This work addresses the lack of generalization theory for kernel ridge regression (KRR) under non-i.i.d. data, specifically focusing on dependent data exhibiting signal–noise causal structure—e.g., multiple noisy observations sharing a common latent signal, as arises in denoising score learning. We propose a blockwise decomposition framework that, for the first time, systematically characterizes the joint influence of kernel spectrum, causal strength, and sampling mechanism on generalization error. By integrating causal modeling with spectral analysis, we derive an explicit upper bound on the excess risk, revealing how structural dependencies either exacerbate or mitigate overfitting. Our results yield interpretable, theoretically grounded sampling strategies for denoising score learning and provide rigorous generalization guarantees—thereby filling a critical gap in KRR theory for structured dependent data.

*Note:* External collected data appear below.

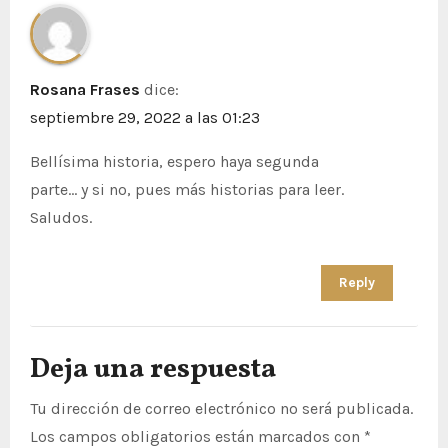
Rosana Frases
dice:
septiembre 29, 2022 a las 01:23
Bellísima historia, espero haya segunda
parte… y si no, pues más historias para leer.
Saludos.
Reply
Deja una respuesta
Tu dirección de correo electrónico no será publicada.
Los campos obligatorios están marcados con
*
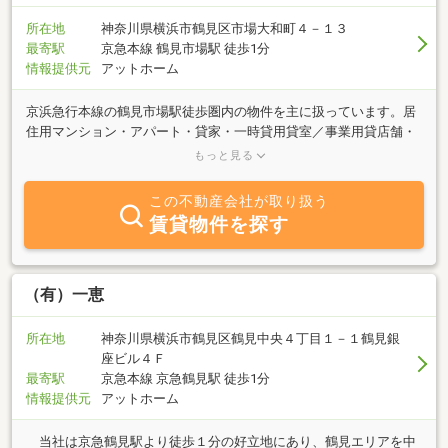
所在地
神奈川県横浜市鶴見区市場大和町４－１３
最寄駅
京急本線 鶴見市場駅 徒歩1分
情報提供元
アットホーム
京浜急行本線の鶴見市場駅徒歩圏内の物件を主に扱っています。居
住用マンション・アパート・貸家・一時貸用貸室／事業用貸店舗・
貸事務所・貸倉庫等／駐車場を扱っています。豊富な知識と経験と
もっと見る
情報力でお客様のご希望に併せたスピーディーな対応を心掛けてい
ます。土地・建物の売買からマンション・アパート・駐車場の賃貸
この不動産会社が取り扱う
物件の管理・仲介・相続・税務など不動産一般の無料相談も致して
賃貸物件を探す
います。土曜日・日曜日営業致しております。お気軽にお電話・Ｅ
メールでお問い合わせください。
（有）一恵
所在地
神奈川県横浜市鶴見区鶴見中央４丁目１－１鶴見銀
座ビル４Ｆ
最寄駅
京急本線 京急鶴見駅 徒歩1分
情報提供元
アットホーム
当社は京急鶴見駅より徒歩１分の好立地にあり、鶴見エリアを中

Kernel ridge regression (KRR) is a foundational tool in machine learning, with recent work emphasizing its connections to neural networks. However, existing theory primarily addresses the i.i.d. setting, while real-world data often exhibits structured dependencies - particularly in applications like denoising score learning where multiple noisy observations derive from shared underlying signals. We present the first systematic study of KRR generalization for non-i.i.d. data with signal-noise causal structure, where observations represent different noisy views of common signals. By developing a novel blockwise decomposition method that enables precise concentration analysis for dependent data, we derive excess risk bounds for KRR that explicitly depend on: (1) the kernel spectrum, (2) causal structure parameters, and (3) sampling mechanisms (including relative sample sizes for signals and noises). We further apply our results to denoising score learning, establishing generalization guarantees and providing principled guidance for sampling noisy data points. This work advances KRR theory while providing practical tools for analyzing dependent data in modern machine learning applications.